Ontario will be extending mask mandates in select higher-risk indoor settings for at least another month.

Mandatory masking in these settings was set to expire on April 27, but the government confirmed Friday that it was maintaining the mandates until at least June 11, amid a sixth wave of the pandemic.

Settings where masking will continue to be mandatory include retirement homes, doctors’ offices, shelters and congregate care settings that provide care and services to medically and socially vulnerable individuals.

A complete list of settings with mandatory masking can be found here.

“We continue to see community activity with this virus across Ontario and want to continue to protect our most vulnerable members of our community,” Chief Medical Officer of Health Dr. Kieran Moore told CTV News Channel on Friday afternoon. “We think it's prudent, reasonable and appropriate to continue to protect those environments. So we're extending it for 45 days past April 27 to approximately June 11. At that time we think that majority of the cases will be back down to a very low endemic risk across Ontario.”

Long-term care

The Ontario COVID-19 Science Advisory Table has previously suggested that community transmission likely peaked earlier this month when more than 100,000 Ontarians were estimated to be contracting the virus each day.

Hospitalizations, however, are a lagging indicator and have continued to increase albeit not at the same pace Ontario witnessed during the initial Omicron wave this past January.

Moore told CTV News Channel that he expects to see a “small ripple” effect from several recent holidays.

Hospitalizations, he said, would then likely peak sometime in the next seven to 10 days.

“I absolutely want Ontarians to know this is a peak of activity across Ontario right now,” he said. “We had a significant wastewater signal last week, it's just started to decline. We expect a small ripple from the Easter holidays, the Passover holidays, the long weekend that people had. And then the last piece is the impact on the intensive care units.

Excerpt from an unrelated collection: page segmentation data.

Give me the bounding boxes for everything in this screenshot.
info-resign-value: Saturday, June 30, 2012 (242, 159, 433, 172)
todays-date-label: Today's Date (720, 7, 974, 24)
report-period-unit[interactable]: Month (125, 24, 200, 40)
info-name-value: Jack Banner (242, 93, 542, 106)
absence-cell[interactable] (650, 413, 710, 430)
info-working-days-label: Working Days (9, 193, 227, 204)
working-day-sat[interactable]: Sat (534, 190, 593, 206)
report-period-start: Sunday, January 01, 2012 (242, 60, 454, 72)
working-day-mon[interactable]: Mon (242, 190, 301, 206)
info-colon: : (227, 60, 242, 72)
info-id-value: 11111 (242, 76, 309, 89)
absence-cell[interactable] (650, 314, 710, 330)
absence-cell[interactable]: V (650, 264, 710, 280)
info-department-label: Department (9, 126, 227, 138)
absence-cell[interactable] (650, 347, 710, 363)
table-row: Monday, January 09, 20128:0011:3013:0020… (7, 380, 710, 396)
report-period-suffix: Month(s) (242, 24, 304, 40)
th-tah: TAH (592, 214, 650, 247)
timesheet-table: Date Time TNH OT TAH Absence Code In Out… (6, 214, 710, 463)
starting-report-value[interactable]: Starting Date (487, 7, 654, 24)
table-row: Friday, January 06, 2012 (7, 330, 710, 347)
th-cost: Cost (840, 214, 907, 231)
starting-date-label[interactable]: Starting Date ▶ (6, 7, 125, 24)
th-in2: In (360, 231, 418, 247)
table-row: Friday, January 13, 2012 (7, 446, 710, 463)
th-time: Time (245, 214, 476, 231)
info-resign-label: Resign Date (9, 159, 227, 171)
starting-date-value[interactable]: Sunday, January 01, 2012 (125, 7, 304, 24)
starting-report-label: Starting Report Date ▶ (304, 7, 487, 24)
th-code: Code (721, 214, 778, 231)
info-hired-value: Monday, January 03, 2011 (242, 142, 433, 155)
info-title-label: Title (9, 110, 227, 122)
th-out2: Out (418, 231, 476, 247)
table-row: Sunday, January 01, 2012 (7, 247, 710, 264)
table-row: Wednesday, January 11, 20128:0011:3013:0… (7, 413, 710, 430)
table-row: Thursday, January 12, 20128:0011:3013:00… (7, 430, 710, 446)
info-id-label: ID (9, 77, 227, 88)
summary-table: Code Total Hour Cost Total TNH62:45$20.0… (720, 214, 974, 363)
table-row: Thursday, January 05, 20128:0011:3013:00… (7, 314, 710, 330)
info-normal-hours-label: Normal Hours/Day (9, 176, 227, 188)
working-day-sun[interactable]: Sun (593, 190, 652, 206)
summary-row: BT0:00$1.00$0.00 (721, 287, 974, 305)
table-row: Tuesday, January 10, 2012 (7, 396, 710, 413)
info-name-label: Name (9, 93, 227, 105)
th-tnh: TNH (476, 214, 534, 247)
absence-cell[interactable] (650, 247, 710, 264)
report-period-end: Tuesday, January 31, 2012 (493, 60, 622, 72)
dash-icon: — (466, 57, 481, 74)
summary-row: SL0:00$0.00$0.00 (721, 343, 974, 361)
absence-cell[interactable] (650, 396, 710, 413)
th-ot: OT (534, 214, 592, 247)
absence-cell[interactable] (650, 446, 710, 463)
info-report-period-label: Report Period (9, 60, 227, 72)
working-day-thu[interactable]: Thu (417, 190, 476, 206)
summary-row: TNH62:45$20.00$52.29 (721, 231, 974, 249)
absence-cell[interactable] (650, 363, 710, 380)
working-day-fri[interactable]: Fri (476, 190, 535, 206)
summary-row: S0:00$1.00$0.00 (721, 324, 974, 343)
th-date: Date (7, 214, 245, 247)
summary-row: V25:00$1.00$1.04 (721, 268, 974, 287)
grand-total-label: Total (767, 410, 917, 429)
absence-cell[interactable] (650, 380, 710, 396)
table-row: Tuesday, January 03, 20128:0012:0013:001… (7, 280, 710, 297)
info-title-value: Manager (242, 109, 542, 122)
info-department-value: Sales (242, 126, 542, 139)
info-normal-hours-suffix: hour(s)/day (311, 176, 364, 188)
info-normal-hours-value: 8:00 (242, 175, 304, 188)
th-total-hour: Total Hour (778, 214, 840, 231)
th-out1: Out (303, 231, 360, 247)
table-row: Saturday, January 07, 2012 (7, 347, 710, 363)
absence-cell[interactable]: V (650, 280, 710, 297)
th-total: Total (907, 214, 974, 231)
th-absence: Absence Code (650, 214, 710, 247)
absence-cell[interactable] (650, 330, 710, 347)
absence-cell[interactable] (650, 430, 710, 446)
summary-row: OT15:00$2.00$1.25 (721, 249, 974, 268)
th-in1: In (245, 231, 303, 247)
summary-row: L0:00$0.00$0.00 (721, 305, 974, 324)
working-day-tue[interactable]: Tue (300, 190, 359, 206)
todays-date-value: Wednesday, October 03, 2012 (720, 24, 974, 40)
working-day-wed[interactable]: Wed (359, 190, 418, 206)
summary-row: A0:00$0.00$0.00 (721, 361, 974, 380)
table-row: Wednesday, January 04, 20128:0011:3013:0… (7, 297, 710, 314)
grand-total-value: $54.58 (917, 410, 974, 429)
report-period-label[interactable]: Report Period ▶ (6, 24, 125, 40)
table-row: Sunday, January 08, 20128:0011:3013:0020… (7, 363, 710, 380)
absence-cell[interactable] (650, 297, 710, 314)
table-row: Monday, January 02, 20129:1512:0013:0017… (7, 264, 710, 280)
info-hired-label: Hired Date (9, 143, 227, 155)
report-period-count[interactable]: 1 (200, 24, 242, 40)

We expect all of that major impact to occur in the next seven to 10 days and then slowly and surely the risk will decrease heading in to the end of May.”

The extension comes after Moore told CP24 last week that the province was planning to keep mask mandates in place for at least another month given the increase of COVID-19 infections in the province.

Mask mandates in other public indoor settings, including schools and retail, were lifted on March 21 and Moore said that he doesn’t anticipate having to reintroduce mandatory masking in those settings. 

ONTARIO TO PROVIDE EVUSHELD COVID-19 TREATMENT

The province also announced on Friday that it will soon receive supplies of AstraZeneca's COVID-19 antibody treatment Evusheld and start to administer it in the coming weeks to immunocompromised individuals.

Evusheld is administered in two single-dose injections and provides protection from the virus for up to six months.

The treatment will be available to individuals with the highest-risk of a severe outcome from COVID-19, including:

  • solid organ transplant recipients;
  • stem cell transplant recipients;
  • CAR-T therapy recipients; and
  • other hematologic cancer patients undergoing treatment.

The province says it is expecting to receive its first shipment in late April and subsequent shipments in May and June.

Evusheld was approved by Health Canada on Apr. 14.